[Collected data]
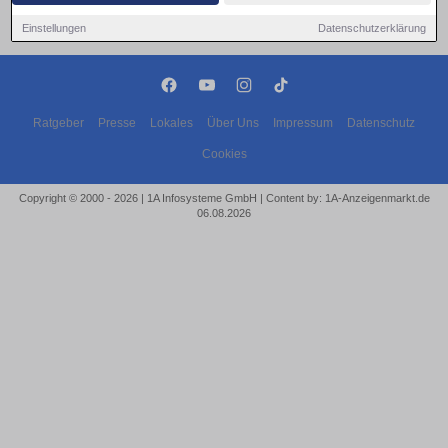
Einstellungen
Datenschutzerklärung
Ratgeber
Presse
Lokales
Über Uns
Impressum
Datenschutz
Cookies
Copyright © 2000 - 2026 | 1A Infosysteme GmbH | Content by: 1A-Anzeigenmarkt.de
06.08.2026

- [The problem]
Your reply should be the full data above, copied exactly, with no pictures in it.

- [Task response]
Einstellungen
Datenschutzerklärung
Ratgeber
Presse
Lokales
Über Uns
Impressum
Datenschutz
Cookies
Copyright © 2000 - 2026 | 1A Infosysteme GmbH | Content by: 1A-Anzeigenmarkt.de
06.08.2026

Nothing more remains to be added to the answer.